Je suis Guillaume, créateur du podcast Actif ou Passif ? : 4 ans de recherche sur l’intime gay, des dizaines d’experts interviewés.

Comment j’ai surmonté mon hypocondrie sexuelle et mes angoisses après chaque rapport intime ?

J’ai traversé des années d’hypocondrie sexuelle : après chaque rapport, même sans aucun risque réel, mon cerveau se mettait à tourner en boucle. Ce qui m’a aidé à en sortir, c’est une combinaison : la PrEP, qui a éliminé l’angoisse du VIH, la thérapie, et le podcast lui-même. Mettre des mots sur mes peurs et les formuler devant des gens consentants, ça m’a fait avancer plus que n’importe quel effort de volonté.

Comment vivre avec l’idée que sa famille peut tomber sur un podcast gay intime et explicite ?

Pour accéder à mon contenu, ma famille devrait d’abord lire le titre « Comment devenir sexuellement épanoui » et cliquer. Si elle le fait, elle est consentante. Ça m’a beaucoup aidé de voir les choses ainsi. Mon frère hétéro a entendu l’épisode 0 où je parlais de mes envies BDSM et de mes difficultés. Sa réaction : « c’est super, mais c’est pas pour moi ». J’étais en paix avec ça.

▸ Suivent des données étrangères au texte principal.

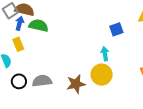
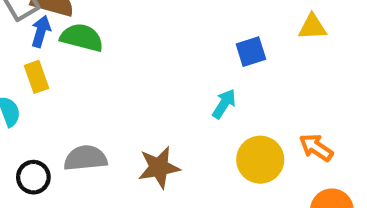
cyan arrow: (105, 54) -> (224, 104), turned 40
yellow circle: (102, 75) -> (260, 160), moved
black circle: (19, 81) -> (33, 177), moved

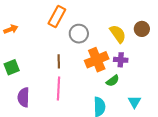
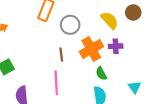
brown line: (59, 61) -> (61, 54), moved
green semicircle: (113, 81) -> (101, 73), moved, turned 104

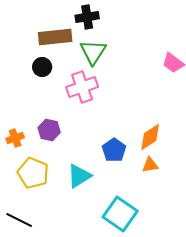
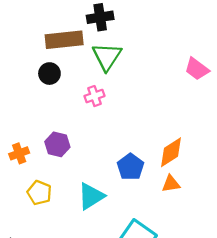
pink cross: (82, 87) -> (94, 96), size x0.6
yellow pentagon: (33, 173) -> (39, 193), size x0.7

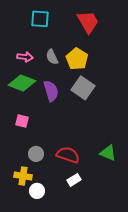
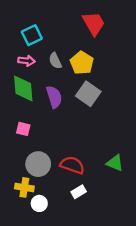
cyan square: (40, 19) -> (32, 35), moved, turned -30
green diamond: (22, 83) -> (23, 88), turned 64
gray circle: (36, 154) -> (38, 164), size x1.5

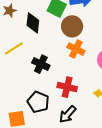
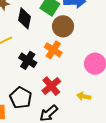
orange cross: (76, 49) -> (53, 50), moved
red cross: (67, 87) -> (51, 86), turned 30

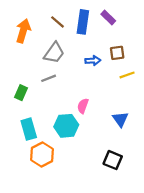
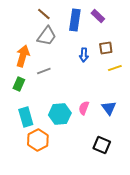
brown line: (57, 22) -> (44, 14), moved
orange arrow: (23, 31) -> (23, 56), moved
gray trapezoid: (54, 53) -> (47, 36), moved
blue arrow: (93, 61) -> (84, 55), turned 96
pink semicircle: (83, 106) -> (84, 108), moved

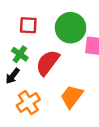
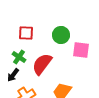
green circle: (71, 28) -> (61, 35), size x0.7

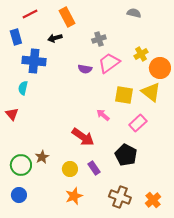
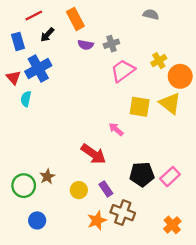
black arrow: (55, 38) -> (47, 35), moved, turned -32
blue cross: (34, 61) -> (38, 68), turned -35
purple semicircle: (85, 69) -> (86, 45), moved
red triangle: (12, 114) -> (14, 77), moved
pink rectangle: (138, 123) -> (170, 177), moved
black pentagon: (126, 155) -> (142, 174), turned -30
blue circle: (19, 195) -> (37, 220), moved
orange star: (74, 196) -> (97, 220), moved
brown cross: (120, 197) -> (123, 213), moved

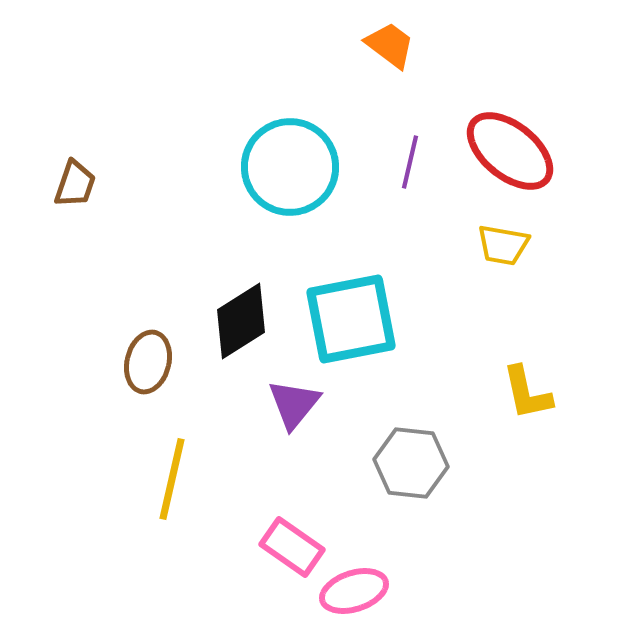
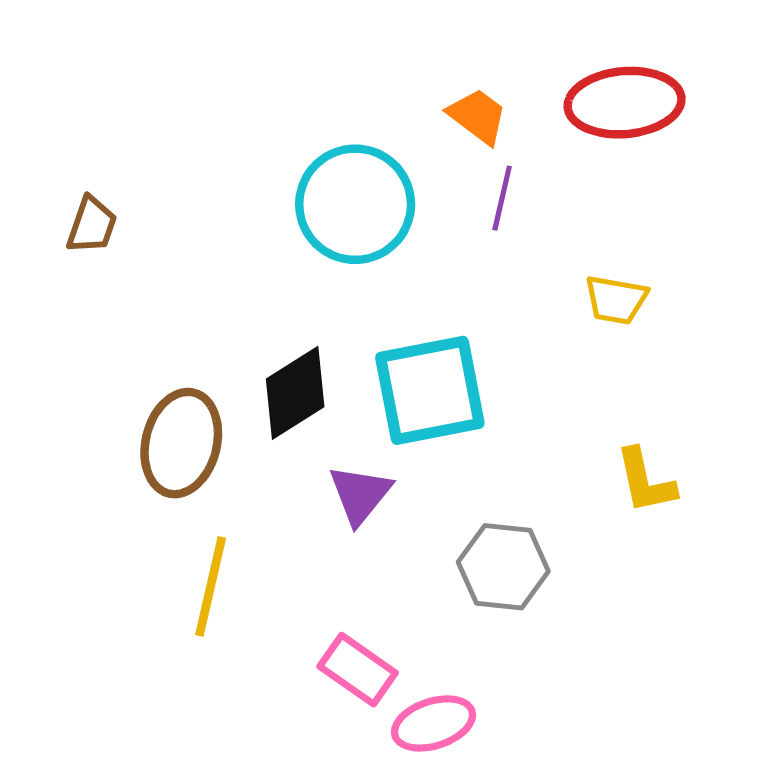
orange trapezoid: (390, 45) -> (478, 116), moved
red ellipse: (510, 151) -> (625, 103), moved, turned -44
brown ellipse: (148, 362) -> (181, 443), size x1.4

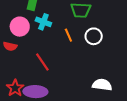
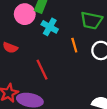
pink circle: (20, 27) -> (25, 14), moved

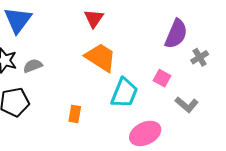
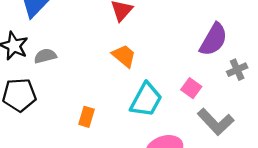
orange trapezoid: (101, 57) -> (124, 56), size x0.7
gray L-shape: (187, 105) -> (216, 122), size x1.4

Comment gérer les commentaires homophobes sur les réseaux sociaux sans se laisser détruire ?

95 % de l’énergie que je reçois sur les réseaux est positive. Le reste, ce sont des insultes homophobes qui me ramènent à l’ado harcelé que j’étais, incapable de répondre. Sauf qu’adulte, j’ai la réponse que je n’avais pas à l’époque. J’en fais du contenu : les algorithmes poussent les vidéos qui génèrent des interactions, et les gens qui me découvrent via ces vidéos finissent souvent par écouter le podcast.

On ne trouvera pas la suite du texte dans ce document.